[Review] Point Whitmark (27): Eiland der Gespenster


Point Whitmark (27): Eiland der GespensterPoint Whitmark (27): Eiland der Gespenster
Nach einer Erzählung von Bob Lexington

Drehbuch: Andreas Gloge & Decision Products
Musik: Matthias Günthert, Markus Segschneider, Volker Sassenberg & Manuel Rösler
Ton & Schnitt: Volker Sassenberg & Marc Sander
Illustration: Ingo Masjoshusmann
Regie & Produktion: Volker Sassenberg

Veröffentlicht von folgenreich, Decision Products | 2009

SPRECHER:
Jürg Löw, Sven Plate, Kim Hasper, Gerrit Schmidt-Foss, Jürgen Kluckert, Marius Götze-Claren, Heinz Ostermann, Rüdiger Evers, Olaf Reichmann, Karin David, Melanie Hinze.

Länge: Ca. 57 Minuten
1 Audio-CD

Inhaltsangabe des Verlags:

Der dichteste Nebel seit dreißig Jahren sucht die Küste heim. Ausgerechnet jetzt werden Jay, Tom und Derek auf den Friedhof bestellt. Vater Callahan braucht ihre Hilfe.

Furchtbare Heimsuchungen plagen den alten Eldridge Buchanan, und der katholische Geistliche hat sich vorgenommen, Licht in das Dunkel zu bringen. Doch die Mächte der Finsternis sind am Werk.

Was verbirgt sich hinter der geisterhaften Erscheinung am Ufer des Lake Erryn? Ist es die Seele der Toten, die keinen Frieden finden kann? Im Schatten der Staumauer erblicken die Jungen die weiße Frau …

Meinung:

Point Whitmark mal -Überraschung! (haha)- nicht in Point Whitmark. Jay, Tom und Derek verschlägt es diesmal auf Bitten von Vater Callahan nach Lake Erryn, wo sie versuchen sollen, Licht in das Dunkel zu bringen, das Callahans Freund Eldridge Buchanan scheinbar langsam den Verstand kostet: Die „weiße Frau“, die immer wieder im Schatten der Staumauer auftaucht…

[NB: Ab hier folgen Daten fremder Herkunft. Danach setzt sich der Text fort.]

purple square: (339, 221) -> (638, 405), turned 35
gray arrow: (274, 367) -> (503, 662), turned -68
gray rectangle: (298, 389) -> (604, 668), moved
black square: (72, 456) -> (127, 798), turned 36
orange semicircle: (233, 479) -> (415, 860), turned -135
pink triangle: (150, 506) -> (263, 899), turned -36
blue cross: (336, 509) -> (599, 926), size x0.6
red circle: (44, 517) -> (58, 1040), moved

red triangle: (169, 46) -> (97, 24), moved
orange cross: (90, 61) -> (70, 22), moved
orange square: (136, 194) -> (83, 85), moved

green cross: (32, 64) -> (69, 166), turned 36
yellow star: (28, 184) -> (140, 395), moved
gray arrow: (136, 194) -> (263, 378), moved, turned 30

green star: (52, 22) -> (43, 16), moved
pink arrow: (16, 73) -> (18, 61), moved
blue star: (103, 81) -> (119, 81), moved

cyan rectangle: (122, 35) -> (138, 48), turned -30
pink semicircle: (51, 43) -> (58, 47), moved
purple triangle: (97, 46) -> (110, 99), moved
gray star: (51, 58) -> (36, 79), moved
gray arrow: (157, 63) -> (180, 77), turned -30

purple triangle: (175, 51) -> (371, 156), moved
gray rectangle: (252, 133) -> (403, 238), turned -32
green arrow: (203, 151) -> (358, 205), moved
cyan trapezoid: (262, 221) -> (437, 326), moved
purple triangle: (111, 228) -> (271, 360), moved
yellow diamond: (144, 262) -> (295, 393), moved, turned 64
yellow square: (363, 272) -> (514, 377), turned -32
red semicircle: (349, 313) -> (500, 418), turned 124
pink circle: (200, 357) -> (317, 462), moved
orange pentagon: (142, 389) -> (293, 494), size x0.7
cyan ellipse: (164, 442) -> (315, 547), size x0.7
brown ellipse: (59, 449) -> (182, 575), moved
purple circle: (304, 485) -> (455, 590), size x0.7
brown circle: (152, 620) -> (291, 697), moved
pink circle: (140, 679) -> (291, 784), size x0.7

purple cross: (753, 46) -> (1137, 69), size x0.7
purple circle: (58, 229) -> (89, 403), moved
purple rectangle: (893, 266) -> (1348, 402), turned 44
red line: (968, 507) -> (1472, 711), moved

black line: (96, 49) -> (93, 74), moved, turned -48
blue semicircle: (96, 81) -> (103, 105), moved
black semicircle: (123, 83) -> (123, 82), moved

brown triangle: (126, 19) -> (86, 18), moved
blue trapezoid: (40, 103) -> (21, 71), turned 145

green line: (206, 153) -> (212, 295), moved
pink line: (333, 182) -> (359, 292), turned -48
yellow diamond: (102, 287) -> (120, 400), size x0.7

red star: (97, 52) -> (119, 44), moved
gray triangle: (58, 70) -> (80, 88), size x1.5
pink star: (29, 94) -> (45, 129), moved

Zugegeben, die Inhaltsangabe verspricht viel und ja, spannend ist die Folge durchaus, allerdings offenbart die Erzählung auch durchaus eine gewisse Vorhersehbarkeit.

Die Geschichte an sich ist trotz des Aufhängers etwas „unspektakulär“, wobei unspektakulär nicht im Sinne von „da gibbet ja gar nichts auffe Omme“ zu verstehen ist, sondern eben nur das: unterhaltsam zwar, handlungstechnisch indes ziemlich unspektakulär.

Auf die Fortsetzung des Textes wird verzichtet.